What the task requires>
Each line below should be repeated exactly, but no picture should be carried over.

Raw data>
+-------+

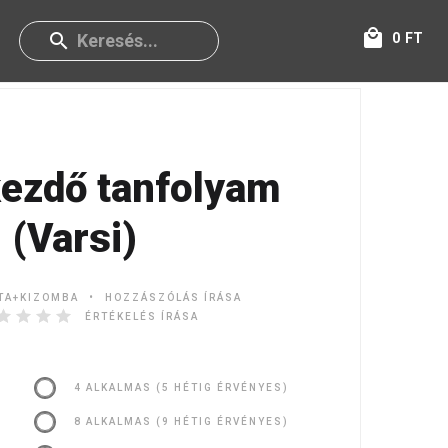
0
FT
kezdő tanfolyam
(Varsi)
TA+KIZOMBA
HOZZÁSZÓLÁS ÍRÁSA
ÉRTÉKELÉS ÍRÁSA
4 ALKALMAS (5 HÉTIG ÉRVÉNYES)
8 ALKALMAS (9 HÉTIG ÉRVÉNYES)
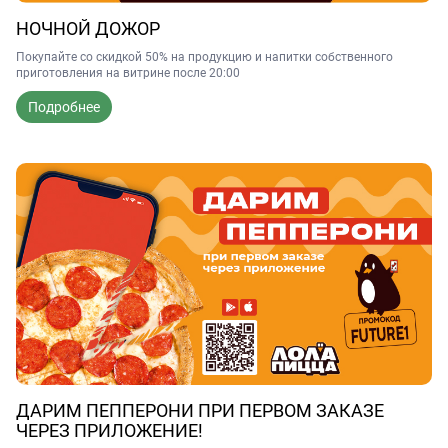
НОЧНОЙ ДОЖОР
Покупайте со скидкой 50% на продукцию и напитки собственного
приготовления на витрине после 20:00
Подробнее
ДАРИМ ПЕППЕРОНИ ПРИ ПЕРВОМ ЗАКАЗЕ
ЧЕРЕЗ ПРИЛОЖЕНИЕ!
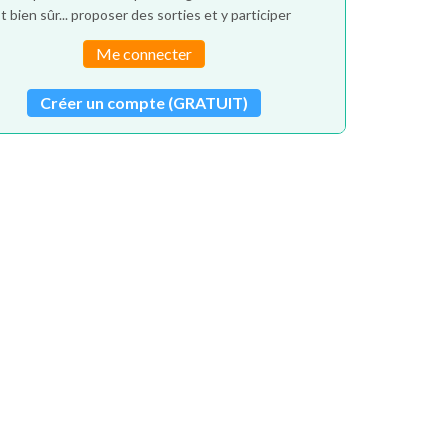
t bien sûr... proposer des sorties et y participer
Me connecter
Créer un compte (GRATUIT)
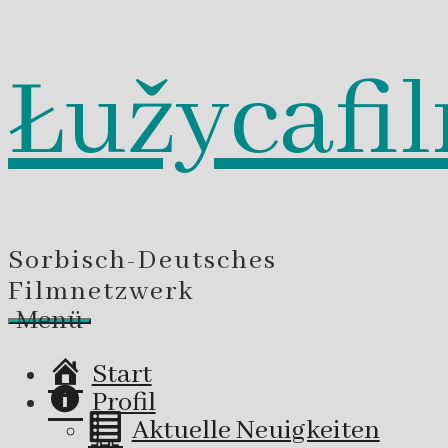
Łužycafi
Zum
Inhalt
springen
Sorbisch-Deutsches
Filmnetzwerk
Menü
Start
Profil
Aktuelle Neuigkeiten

+-------+

Solution for this exercise>
0
FT
kezdő tanfolyam
(Varsi)
TA+KIZOMBA
HOZZÁSZÓLÁS ÍRÁSA
ÉRTÉKELÉS ÍRÁSA
4 ALKALMAS (5 HÉTIG ÉRVÉNYES)
8 ALKALMAS (9 HÉTIG ÉRVÉNYES)
НОЧНОЙ ДОЖОР
Покупайте со скидкой 50% на продукцию и напитки собственного
приготовления на витрине после 20:00
Подробнее
ДАРИМ ПЕППЕРОНИ ПРИ ПЕРВОМ ЗАКАЗЕ
ЧЕРЕЗ ПРИЛОЖЕНИЕ!
t bien sûr... proposer des sorties et y participer
Me connecter
Créer un compte (GRATUIT)
Łužycafi
Zum
Inhalt
springen
Sorbisch-Deutsches
Filmnetzwerk
Menü
Start
Profil
Aktuelle Neuigkeiten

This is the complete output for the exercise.